PROBLEM DETAILS >> Set down exactly the lines below between the line holding "Baptism [Baptism (46 items)] (685, 852)" and the line holding "Baby Shower [Baby", inclusive; no other line belongs in the answer.

Pixel coordinate grounding data
******

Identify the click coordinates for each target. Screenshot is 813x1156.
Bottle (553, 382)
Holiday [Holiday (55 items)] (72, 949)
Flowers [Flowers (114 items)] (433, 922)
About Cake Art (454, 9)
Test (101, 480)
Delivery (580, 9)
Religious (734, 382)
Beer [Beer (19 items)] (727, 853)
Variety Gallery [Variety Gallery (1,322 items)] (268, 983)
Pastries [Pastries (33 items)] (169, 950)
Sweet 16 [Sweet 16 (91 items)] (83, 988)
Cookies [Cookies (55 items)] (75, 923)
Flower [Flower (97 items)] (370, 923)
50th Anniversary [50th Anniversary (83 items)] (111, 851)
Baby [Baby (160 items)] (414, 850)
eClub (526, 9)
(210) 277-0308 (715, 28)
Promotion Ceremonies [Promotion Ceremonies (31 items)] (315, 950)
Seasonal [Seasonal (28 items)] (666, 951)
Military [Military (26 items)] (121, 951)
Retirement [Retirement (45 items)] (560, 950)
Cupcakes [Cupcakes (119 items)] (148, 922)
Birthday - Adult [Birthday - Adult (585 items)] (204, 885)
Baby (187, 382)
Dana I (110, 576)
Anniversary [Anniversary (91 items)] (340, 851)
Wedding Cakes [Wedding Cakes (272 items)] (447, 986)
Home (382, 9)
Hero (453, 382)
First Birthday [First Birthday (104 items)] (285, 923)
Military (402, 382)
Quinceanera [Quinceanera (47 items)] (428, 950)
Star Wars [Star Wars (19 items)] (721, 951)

******

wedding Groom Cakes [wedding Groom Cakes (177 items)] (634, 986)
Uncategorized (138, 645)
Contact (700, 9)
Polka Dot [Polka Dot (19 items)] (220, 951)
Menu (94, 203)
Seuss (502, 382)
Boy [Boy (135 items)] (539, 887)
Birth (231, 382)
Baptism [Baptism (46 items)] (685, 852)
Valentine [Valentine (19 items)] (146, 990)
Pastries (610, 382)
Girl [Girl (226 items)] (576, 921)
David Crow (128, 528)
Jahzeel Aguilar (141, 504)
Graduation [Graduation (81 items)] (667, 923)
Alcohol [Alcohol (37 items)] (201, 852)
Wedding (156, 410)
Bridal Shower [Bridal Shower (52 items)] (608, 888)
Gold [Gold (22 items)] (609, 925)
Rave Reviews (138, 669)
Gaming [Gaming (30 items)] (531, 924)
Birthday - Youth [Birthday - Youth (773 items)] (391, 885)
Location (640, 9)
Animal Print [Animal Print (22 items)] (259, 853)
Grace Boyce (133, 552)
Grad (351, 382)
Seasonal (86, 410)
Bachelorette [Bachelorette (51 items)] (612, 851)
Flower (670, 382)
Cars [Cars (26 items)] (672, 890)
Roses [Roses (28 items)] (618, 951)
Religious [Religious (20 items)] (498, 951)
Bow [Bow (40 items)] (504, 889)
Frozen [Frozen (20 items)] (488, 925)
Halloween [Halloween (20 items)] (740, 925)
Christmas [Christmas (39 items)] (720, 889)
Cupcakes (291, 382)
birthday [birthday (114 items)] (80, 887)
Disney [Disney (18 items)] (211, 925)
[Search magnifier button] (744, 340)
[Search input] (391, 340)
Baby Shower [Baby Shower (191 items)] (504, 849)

******

EXERCISE SOLUTION >>
Baptism [Baptism (46 items)] (685, 852)
Valentine [Valentine (19 items)] (146, 990)
Pastries (610, 382)
Girl [Girl (226 items)] (576, 921)
David Crow (128, 528)
Jahzeel Aguilar (141, 504)
Graduation [Graduation (81 items)] (667, 923)
Alcohol [Alcohol (37 items)] (201, 852)
Wedding (156, 410)
Bridal Shower [Bridal Shower (52 items)] (608, 888)
Gold [Gold (22 items)] (609, 925)
Rave Reviews (138, 669)
Gaming [Gaming (30 items)] (531, 924)
Birthday - Youth [Birthday - Youth (773 items)] (391, 885)
Location (640, 9)
Animal Print [Animal Print (22 items)] (259, 853)
Grace Boyce (133, 552)
Grad (351, 382)
Seasonal (86, 410)
Bachelorette [Bachelorette (51 items)] (612, 851)
Flower (670, 382)
Cars [Cars (26 items)] (672, 890)
Roses [Roses (28 items)] (618, 951)
Religious [Religious (20 items)] (498, 951)
Bow [Bow (40 items)] (504, 889)
Frozen [Frozen (20 items)] (488, 925)
Halloween [Halloween (20 items)] (740, 925)
Christmas [Christmas (39 items)] (720, 889)
Cupcakes (291, 382)
birthday [birthday (114 items)] (80, 887)
Disney [Disney (18 items)] (211, 925)
[Search magnifier button] (744, 340)
[Search input] (391, 340)
Baby Shower [Baby Shower (191 items)] (504, 849)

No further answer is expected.